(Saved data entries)
-=-=-
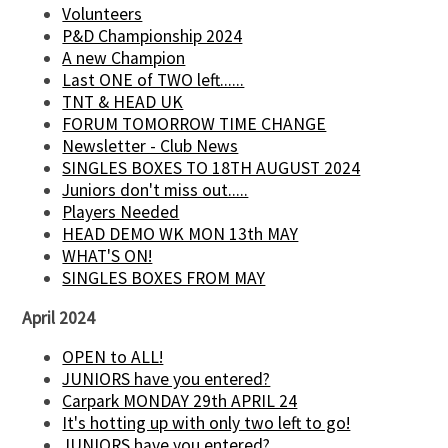
Volunteers
P&D Championship 2024
A new Champion
Last ONE of TWO left......
TNT & HEAD UK
FORUM TOMORROW TIME CHANGE
Newsletter - Club News
SINGLES BOXES TO 18TH AUGUST 2024
Juniors don't miss out.....
Players Needed
HEAD DEMO WK MON 13th MAY
WHAT'S ON!
SINGLES BOXES FROM MAY
April 2024
OPEN to ALL!
JUNIORS have you entered?
Carpark MONDAY 29th APRIL 24
It's hotting up with only two left to go!
JUNIORS have you entered?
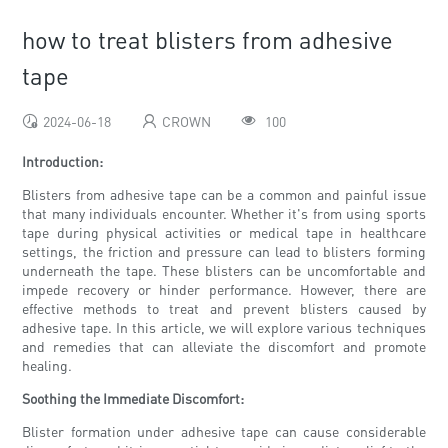
how to treat blisters from adhesive
tape
2024-06-18
CROWN
100
Introduction:
Blisters from adhesive tape can be a common and painful issue
that many individuals encounter. Whether it's from using sports
tape during physical activities or medical tape in healthcare
settings, the friction and pressure can lead to blisters forming
underneath the tape. These blisters can be uncomfortable and
impede recovery or hinder performance. However, there are
effective methods to treat and prevent blisters caused by
adhesive tape. In this article, we will explore various techniques
and remedies that can alleviate the discomfort and promote
healing.
Soothing the Immediate Discomfort:
Blister formation under adhesive tape can cause considerable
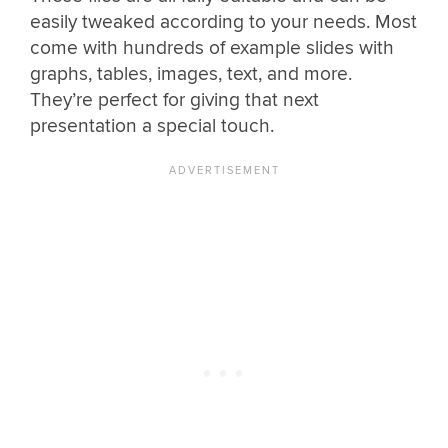
easily tweaked according to your needs. Most
come with hundreds of example slides with
graphs, tables, images, text, and more.
They’re perfect for giving that next
presentation a special touch.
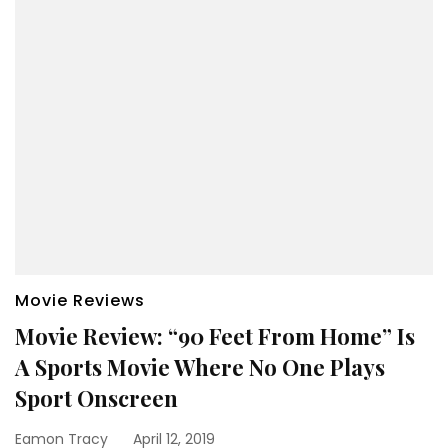
Movie Reviews
Movie Review: “90 Feet From Home” Is
A Sports Movie Where No One Plays
Sport Onscreen
Eamon Tracy
April 12, 2019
-=-=-
- **WHAT NEEDS TO BE DONE**:
Scan the records for the string "SINGLES" and report each line where it occurs.

- **WRITTEN RESPONSE**:
SINGLES BOXES TO 18TH AUGUST 2024
SINGLES BOXES FROM MAY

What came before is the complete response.